Maximum Likelihood Estimation (MLE)

Maximum Likelihood Estimation (MLE)
💡No image available
Overview

Maximum likelihood estimation (MLE) is a statistical method for estimating the parameters of a probabilistic model by choosing the values that maximize the likelihood of observing the given data. Introduced within the broader framework of statistical estimation, MLE underpins many modern techniques, including parameter fitting in generalized linear models, Bayesian statistics via connections to likelihood-based inference, and statistical learning methods.

Overview

In MLE, the parameter vector is selected to maximize the likelihood function, which measures how probable the observed data are under different parameter values. Likelihood-based methods are closely related to hypothesis testing, since likelihood ratios often form the basis of tests such as those based on the likelihood-ratio test. The approach can also be expressed in terms of the log-likelihood, turning products of probabilities into sums and simplifying computation.

A key motivation for MLE is its connection to convex optimization and numerical methods: many models yield smooth log-likelihood functions that can be optimized with standard algorithms. In practice, researchers evaluate MLE solutions using criteria such as Akaike information criterion or the Bayesian information criterion, especially when comparing model classes with different numbers of parameters.

Mathematical formulation

Suppose data (x_1,\dots,x_n) are modeled as independent observations from a distribution with density (or mass) (f(x\mid\theta)), where (\theta) denotes unknown parameters. The likelihood function is [ L(\theta)=\prod_{i=1}^n f(x_i\mid\theta), ] and the MLE is any maximizer [ \hat{\theta}{\text{MLE}}=\arg\max{\theta} L(\theta). ] Often, maximization is performed on the log-likelihood [ \ell(\theta)=\sum_{i=1}^n \log f(x_i\mid\theta), ] since (\log(\cdot)) is monotonic and preserves the maximizing argument.
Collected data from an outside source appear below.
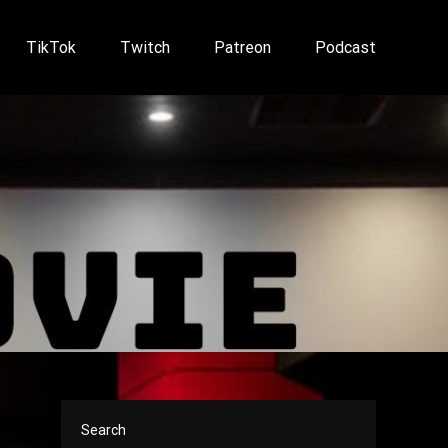
TikTok
Twitch
Patreon
Podcast
Search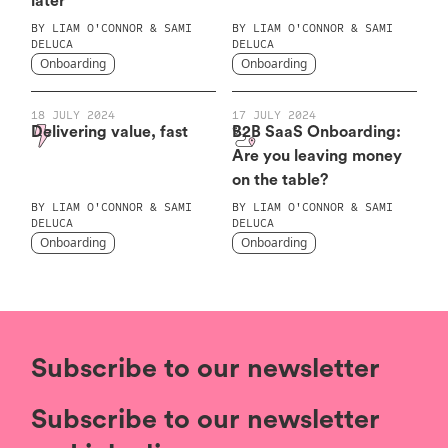
later
BY
LIAM O'CONNOR & SAMI
BY
LIAM O'CONNOR & SAMI
DELUCA
DELUCA
Onboarding
Onboarding
18 JULY 2024
17 JULY 2024
Delivering value, fast
B2B SaaS Onboarding:
Are you leaving money
on the table?
BY
LIAM O'CONNOR & SAMI
BY
LIAM O'CONNOR & SAMI
DELUCA
DELUCA
Onboarding
Onboarding
Subscribe to our newsletter
Subscribe to our newsletter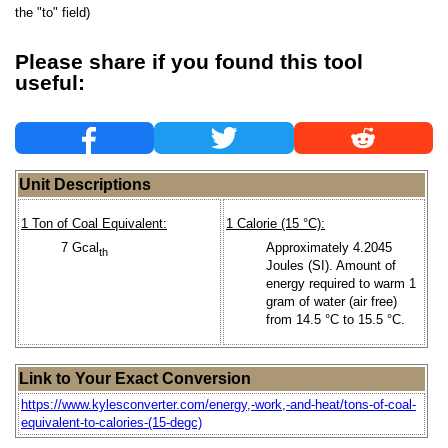
the "to" field)
Please share if you found this tool
useful:
Unit Descriptions
1 Ton of Coal Equivalent:
1 Calorie (15 °C):
7 Gcal
Approximately 4.2045
th
Joules (SI). Amount of
energy required to warm 1
gram of water (air free)
from 14.5 °C to 15.5 °C.
Link to Your Exact Conversion
https://www.kylesconverter.com/energy,-work,-and-heat/tons-of-coal-
equivalent-to-calories-(15-degc)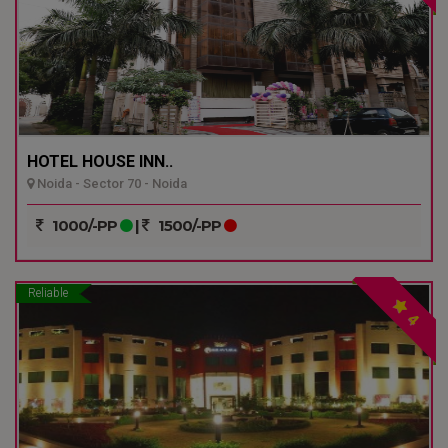
HOTEL HOUSE INN..
Noida - Sector 70 - Noida
1000/-PP
|
1500/-PP
Reliable
4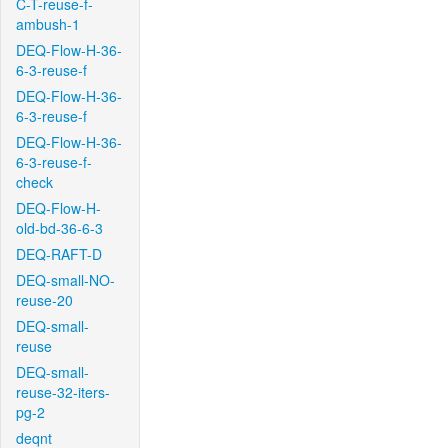
C-T-reuse-f-
ambush-1
DEQ-Flow-H-36-
6-3-reuse-f
DEQ-Flow-H-36-
6-3-reuse-f
DEQ-Flow-H-36-
6-3-reuse-f-
check
DEQ-Flow-H-
old-bd-36-6-3
DEQ-RAFT-D
DEQ-small-NO-
reuse-20
DEQ-small-
reuse
DEQ-small-
reuse-32-iters-
pg-2
deqnt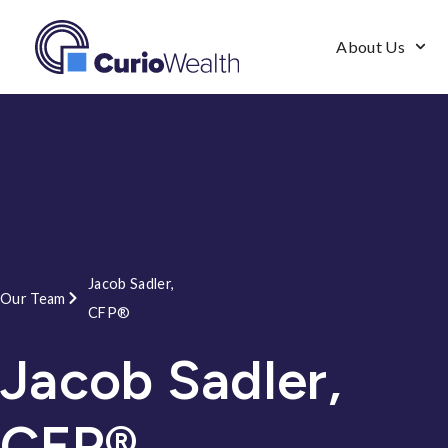
About Us
Jacob Sadler,
Our Team
CFP®
Jacob Sadler,
CFP®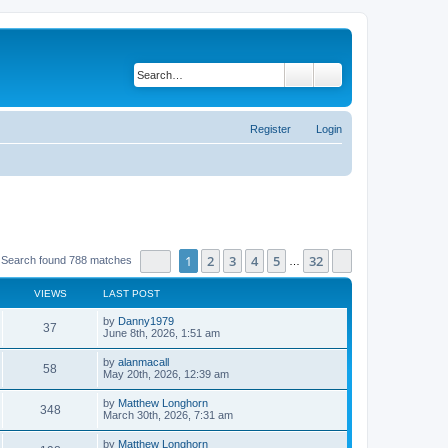
Search
Advanced search
Register
Login
Page
1
of
32
1
2
3
4
5
32
Next
Search found 788 matches
…
VIEWS
LAST POST
by
Danny1979
37
June 8th, 2026, 1:51 am
by
alanmacall
58
May 20th, 2026, 12:39 am
by
Matthew Longhorn
348
March 30th, 2026, 7:31 am
by
Matthew Longhorn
Depending on the model, the likelihood can be maximized by solving analytic equations (e.g., by setting derivatives of (\ell(\theta)) equal to zero) or by using iterative procedures. For complex models, numerical maximizers such as gradient-based methods and second-order schemes are common; these are connected to Newton's method and related optimization techniques.

Properties and theory

Under regularity conditions, MLE estimators have important asymptotic properties. In particular, consistency and asymptotic normality are standard outcomes: as the sample size grows, the MLE converges to the true parameter value and the distribution of the estimator approaches a normal distribution centered at the true parameter, with variance tied to the Fisher information.

The Fisher information also provides the basis for approximate uncertainty quantification, which can be expressed through asymptotic standard errors. In that setting, likelihood methods connect to the Cramér–Rao bound, offering a lower bound on the variance of unbiased estimators. MLE is often viewed as efficient because, asymptotically, it can achieve this bound in many well-behaved models.

Computation and practical considerations

For many parametric families, MLE can be computed efficiently, but for high-dimensional or non-linear models, maximizing the likelihood may require careful numerical strategies. In generalized models, likelihood maximization is frequently implemented via iterative reweighting or gradient-based routines; this is a common theme in generalized linear models. When models contain nuisance parameters or latent variables, likelihood maximization may be performed using algorithms such as Expectation–maximization algorithm.

MLE may also be sensitive to modeling assumptions and identifiability. If parameters are not identifiable, multiple values can yield the same likelihood, leading to non-unique maximizers. Additionally, in small samples or when regularity conditions fail, asymptotic approximations used for inference may be unreliable, motivating diagnostics and alternative inference approaches, including bootstrap and resampling-based methods.

Extensions and related concepts

MLE is closely related to the broader framework of statistical inference. For instance, likelihood-based estimation can be connected to information criteria such as Akaike information criterion for model selection, and to asymptotic tests derived from the likelihood function. The likelihood perspective also links MLE to Bayesian estimation through the role of the likelihood as a component of Bayes’ theorem, even though Bayesian methods estimate parameters using posterior distributions rather than only point maximizers.

When prior information or constraints are incorporated, one obtains variants such as penalized likelihood approaches, which are central to modern regularization methods in statistical learning. These ideas intersect with regularization and with maximum a posteriori estimation in Bayesian contexts, where optimizing a posterior can be viewed as modifying the likelihood with a prior term.